When such food is discarded, the embedded water, land and energy resources are lost. This is a critical concern for arid countries facing rising water stress.


The climate dimension is equally urgent. Methane, produced when organic waste decomposes in landfills, has a global warming potential more than 80 times stronger than carbon dioxide over a 20-year period. Reducing food waste is therefore recognised internationally as one of the fastest and most cost-effective climate mitigation strategies (UNEP, 2024).


Ramadhan emphasises moderation, gratitude and empathy for those with less. Islamic teachings discourage extravagance and wastefulness, reinforcing values that align closely with modern sustainability principles. Yet social expectations surrounding hospitality can encourage over-preparation, particularly when hosts fear under-serving guests.


There are signs of gradual change.


Across Oman, charities and volunteer groups expand meal distribution initiatives during Ramadhan, redirecting surplus food to low-income workers and families in need.


Community fridges in some neighbourhoods facilitate safe sharing of excess meals. Some hospitality operators have begun refining buffet systems by using smaller serving trays replenished more frequently, analysing historical consumption data and coordinating redistribution where regulations permit.

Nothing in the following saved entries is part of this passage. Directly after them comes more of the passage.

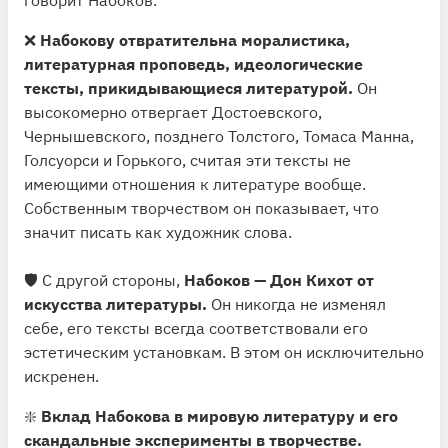
говорит Набоков.
❌
Набокову отвратительна моралистика,
литературная проповедь, идеологические
тексты, прикидывающиеся литературой.
Он
высокомерно отвергает Достоевского,
Чернышевского, позднего Толстого, Томаса Манна,
Голсуорси и Горького, считая эти тексты не
имеющими отношения к литературе вообще.
Собственным творчеством он показывает, что
значит писать как художник слова.
🛡 С другой стороны,
Набоков — Дон Кихот от
искусства литературы.
Он никогда не изменял
себе, его тексты всегда соответствовали его
эстетическим установкам. В этом он исключительно
искренен.
❇️
Вклад Набокова в мировую литературу и его
скандальные эксперименты в творчестве.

At the household level, small behavioural shifts can yield measurable impact. Planning menus, moderating portion sizes, creatively reusing leftovers for Suhoor and coordinating with neighbours can significantly reduce avoidable waste.


Public awareness campaigns that connect religious values with environmental responsibility may further reinforce the message that sustainability is not separate from faith but deeply aligned with it.


As Oman advances its environmental commitments under Vision 2040 and broader sustainability frameworks, reducing organic waste becomes part of a larger national conversation about resource efficiency, climate resilience and responsible consumption.


Ramadhan, a month already devoted to reflection and discipline, offers a uniquely powerful opportunity to align spiritual intention with environmental action.